代写英国assignment:计算机类Di
浏览: 日期:2020-01-13
这是一篇代写计算机assignment之分布式列数据库的作业要求,要求内容如下
Assessment Summary
Weighting: 15%
Due Date: 11pm Sun 29 May (End of Week 11)
Submission
One word document containing all your answers
Assignment Overview
在此作业中,系统会要求您编写一份报告,以显示(1)如何使用Hbase存储您在作业1中使用的电影标题数据集,(2)与关系相比,如何从Hbase模型中获益。模型,以及(3)Hbase和Hadoop分布式文件系统(HDFS)之间的关系。
此类报告提供关键信息,以帮助组织确定像Hbase这样的新系统是否适合其业务。请注意,如果没有预先分析,在业务运营中将新系统置于试验中是不合理的。这项任务可以作为这种类型的批判性分析。
您使用的材料包括演讲幻灯片,推荐视频和教程(第8周文件夹)以及您可以找到的其他互联网资源和/或书籍。请注意,您不得复制这些材料;否则,你会犯抄袭,并会使用大学正式的抄袭程序。
应用和要求
您将获得一个word文档作为模板。重命名文档并在其中写下答案。
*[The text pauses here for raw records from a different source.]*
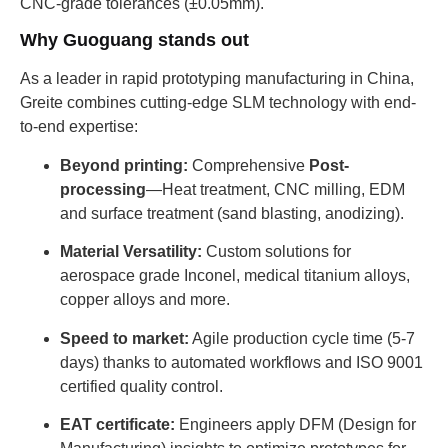
CNC-grade tolerances (±0.05mm).
Why Guoguang stands out
As a leader in rapid prototyping manufacturing in China,
Greite combines cutting-edge SLM technology with end-
to-end expertise:
Beyond printing:
Comprehensive
Post-
processing
—Heat treatment, CNC milling, EDM
and surface treatment (sand blasting, anodizing).
Material Versatility:
Custom solutions for
aerospace grade Inconel, medical titanium alloys,
copper alloys and more.
Speed ​​to market:
Agile production cycle time (5-7
days) thanks to automated workflows and ISO 9001
certified quality control.
EAT certificate:
Engineers apply DFM (Design for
您的答案适用于以下部分。
1. Identify 10 movies in the movie title dataset you used in assignment 1. The 10 movies should be representative in structure of the movies in the dataset. The data of these 10 movies is called the sample data.
You include the sample data as part of the report.
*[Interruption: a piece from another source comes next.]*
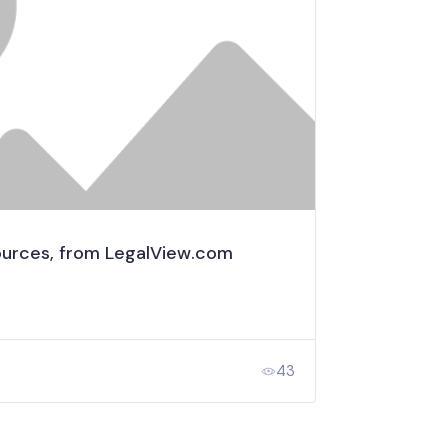
urces, from LegalView.com
43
2. Design a relational representation for the selected data by showing a table with headings and the tuples for the sample data.
3. Design a logical schema for the Hbase for the movie title dataset and show the data for the sample data together with the schema.
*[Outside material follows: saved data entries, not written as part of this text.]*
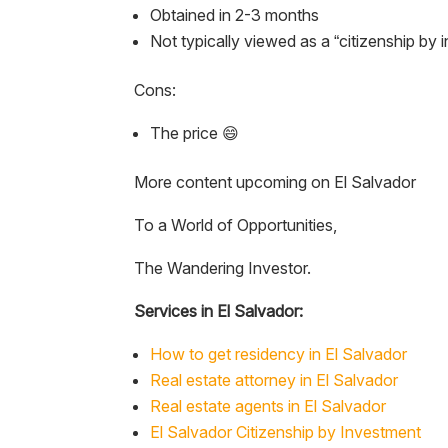
Obtained in 2-3 months
Not typically viewed as a “citizenship by 
Cons:
The price 😄
More content upcoming on El Salvador
To a World of Opportunities,
The Wandering Investor.
Services in El Salvador:
How to get residency in El Salvador
Real estate attorney in El Salvador
Real estate agents in El Salvador
El Salvador Citizenship by Investment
The schema would include a row key, and some column families. The sample data would be presented as attribute-value pairs in each column family.
You justify the reasons which you choose the row key and the column families.
4. Show HTables and region files for the sample data. You assume that each region can contain data of 3-4 movies for a column family. Each of these should be shown in a separate table for clarity.
5. Given a HDFS with two racks of nodes and each rack with three slave computers, draw a diagram to show a way in which the Hbase region files will be stored in the HDFS.
6. Identify two example queries and analyze how they can be benefitted by the Hbase you design above in comparison with the relational model. One of the queries should be a search query (like the one shown below) and the other must be an aggregate query (with sum, avg, etc).
An example search query is like “find the year of a specific movie”.
To address whether the query is benefitted by the Hbase, you need to explain which part of the data will be retrieved in referencing your answers to Parts 4 and 5 above, how the final answer is calculated (as the data is distributed) etc. You then compare with the processing of the relational model in Part 2. The analysis of the relational database is also dependent on how many records a disk block can store. You assume that the relational database is centrally stored. The comparison needs to consider measures like disk reading time, calculation time, data transportation time/cost, and other measures that you think meaningful.
You may use tables and diagrams to make the presentation more readable.